Exercise description –
Could you repeat all of the entries word for word, minus any pictures?

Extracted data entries
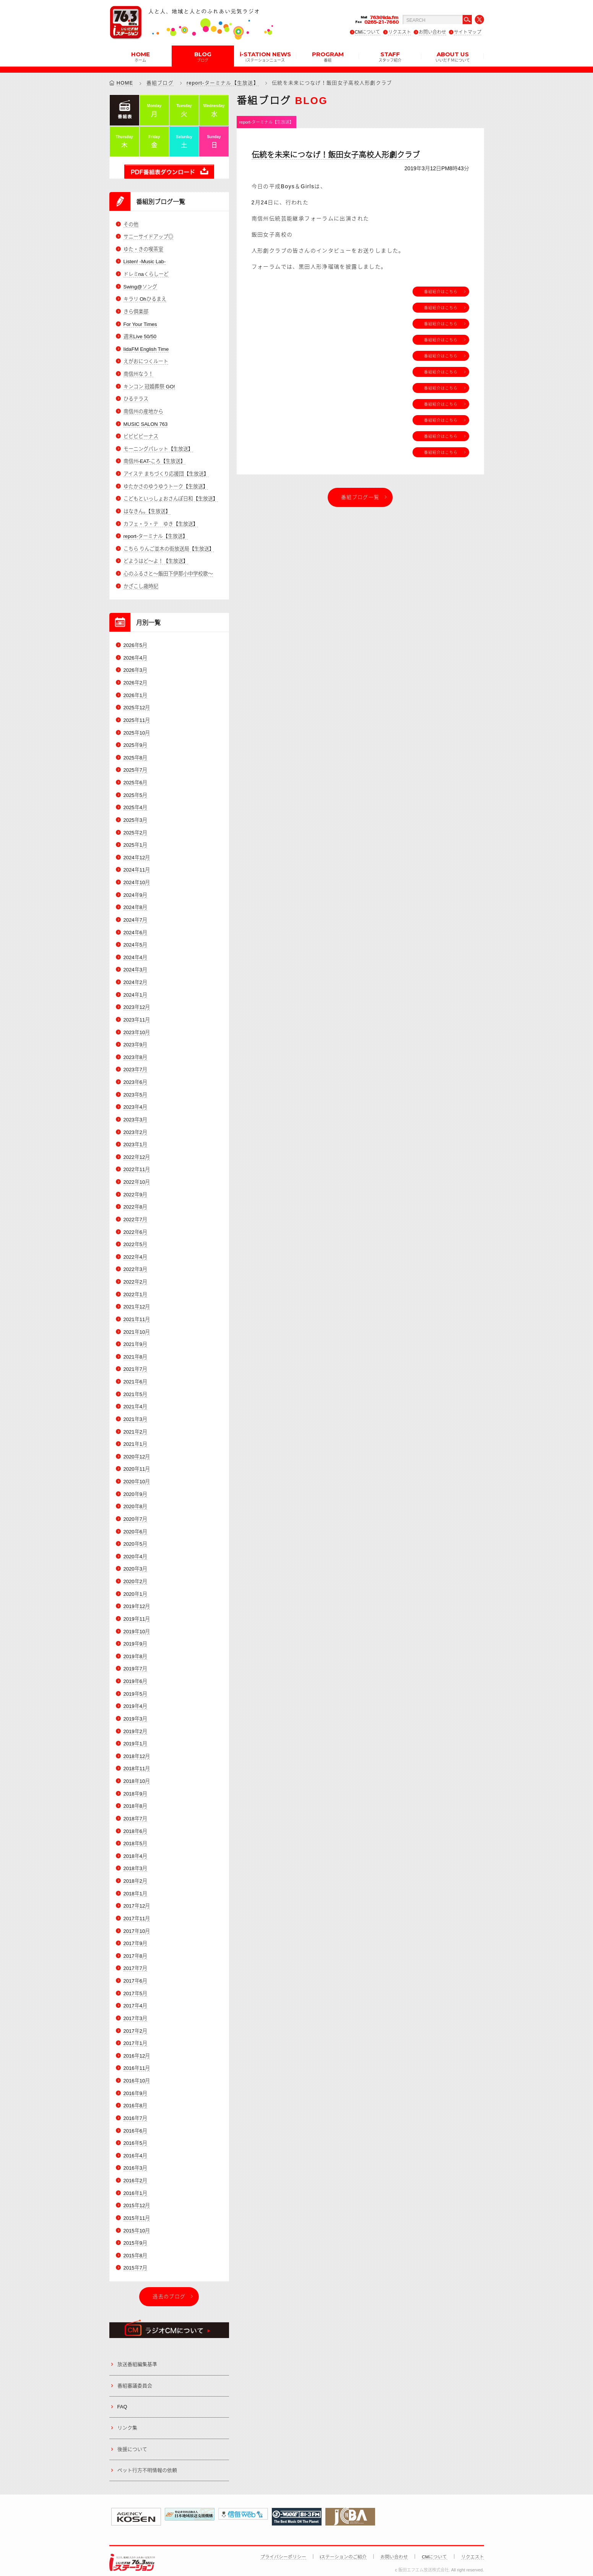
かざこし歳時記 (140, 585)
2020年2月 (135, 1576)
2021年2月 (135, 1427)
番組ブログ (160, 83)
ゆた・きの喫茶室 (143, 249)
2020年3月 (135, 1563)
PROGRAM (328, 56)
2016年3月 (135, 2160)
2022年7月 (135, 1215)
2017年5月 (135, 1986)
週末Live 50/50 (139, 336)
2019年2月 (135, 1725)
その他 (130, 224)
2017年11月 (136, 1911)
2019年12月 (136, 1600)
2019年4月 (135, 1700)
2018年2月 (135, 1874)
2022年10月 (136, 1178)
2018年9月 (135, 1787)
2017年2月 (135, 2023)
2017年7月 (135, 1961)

Answer for this exercise –
かざこし歳時記 (140, 585)
2020年2月 (135, 1576)
2021年2月 (135, 1427)
番組ブログ (160, 83)
ゆた・きの喫茶室 (143, 249)
2020年3月 (135, 1563)
PROGRAM (328, 56)
2016年3月 (135, 2160)
2022年7月 (135, 1215)
2017年5月 (135, 1986)
週末Live 50/50 (139, 336)
2019年2月 (135, 1725)
その他 (130, 224)
2017年11月 (136, 1911)
2019年12月 (136, 1600)
2019年4月 (135, 1700)
2018年2月 (135, 1874)
2022年10月 (136, 1178)
2018年9月 (135, 1787)
2017年2月 (135, 2023)
2017年7月 (135, 1961)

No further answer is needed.